- **Brief**
A faithful copy of all the data below, please; leave no line out.

** Records supplied follows **

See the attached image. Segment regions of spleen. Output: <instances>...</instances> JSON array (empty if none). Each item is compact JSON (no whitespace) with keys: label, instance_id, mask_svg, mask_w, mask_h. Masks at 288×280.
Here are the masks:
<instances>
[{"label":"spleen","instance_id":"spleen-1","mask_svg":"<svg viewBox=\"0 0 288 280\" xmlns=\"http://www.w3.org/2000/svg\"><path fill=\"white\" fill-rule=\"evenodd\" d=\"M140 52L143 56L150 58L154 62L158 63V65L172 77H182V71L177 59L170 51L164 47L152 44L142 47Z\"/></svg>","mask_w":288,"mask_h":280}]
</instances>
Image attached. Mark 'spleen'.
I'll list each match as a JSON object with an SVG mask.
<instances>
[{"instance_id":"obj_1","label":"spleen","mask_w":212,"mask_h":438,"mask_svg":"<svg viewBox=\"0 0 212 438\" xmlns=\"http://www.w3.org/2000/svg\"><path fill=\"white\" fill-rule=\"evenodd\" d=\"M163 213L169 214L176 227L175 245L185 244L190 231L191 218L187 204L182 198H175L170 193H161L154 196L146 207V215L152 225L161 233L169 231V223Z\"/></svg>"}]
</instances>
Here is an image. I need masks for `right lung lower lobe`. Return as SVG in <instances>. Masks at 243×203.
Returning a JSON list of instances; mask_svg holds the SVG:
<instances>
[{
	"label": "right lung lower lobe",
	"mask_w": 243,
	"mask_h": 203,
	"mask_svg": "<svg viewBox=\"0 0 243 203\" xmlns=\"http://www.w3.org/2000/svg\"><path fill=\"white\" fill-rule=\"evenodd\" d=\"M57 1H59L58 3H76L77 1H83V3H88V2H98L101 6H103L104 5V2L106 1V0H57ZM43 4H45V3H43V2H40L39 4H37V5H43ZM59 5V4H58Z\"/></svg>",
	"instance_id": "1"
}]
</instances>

** End of Records supplied **

- **Solution below**
See the attached image. Segment regions of spleen. Output: <instances>...</instances> JSON array (empty if none). Each item is compact JSON (no whitespace) with keys: label, instance_id, mask_svg, mask_w, mask_h. Masks at 288×280.
Here are the masks:
<instances>
[{"label":"spleen","instance_id":"spleen-1","mask_svg":"<svg viewBox=\"0 0 288 280\" xmlns=\"http://www.w3.org/2000/svg\"><path fill=\"white\" fill-rule=\"evenodd\" d=\"M140 52L143 56L150 58L154 62L158 63V65L172 77H182V71L177 59L170 51L164 47L152 44L142 47Z\"/></svg>","mask_w":288,"mask_h":280}]
</instances>
Image attached. Mark 'spleen'.
I'll list each match as a JSON object with an SVG mask.
<instances>
[{"instance_id":"obj_1","label":"spleen","mask_w":212,"mask_h":438,"mask_svg":"<svg viewBox=\"0 0 212 438\" xmlns=\"http://www.w3.org/2000/svg\"><path fill=\"white\" fill-rule=\"evenodd\" d=\"M163 213L169 214L176 227L175 245L185 244L190 231L191 218L187 204L182 198H175L170 193H161L154 196L146 207V215L152 225L161 233L169 231V223Z\"/></svg>"}]
</instances>
Here is an image. I need masks for `right lung lower lobe`. Return as SVG in <instances>. Masks at 243×203.
Returning a JSON list of instances; mask_svg holds the SVG:
<instances>
[{
	"label": "right lung lower lobe",
	"mask_w": 243,
	"mask_h": 203,
	"mask_svg": "<svg viewBox=\"0 0 243 203\" xmlns=\"http://www.w3.org/2000/svg\"><path fill=\"white\" fill-rule=\"evenodd\" d=\"M57 1H59L58 3H76L77 1H83V3H88V2H98L101 6H103L104 5V2L106 1V0H57ZM43 4H45V3H43V2H40L39 4H37V5H43ZM59 5V4H58Z\"/></svg>",
	"instance_id": "1"
}]
</instances>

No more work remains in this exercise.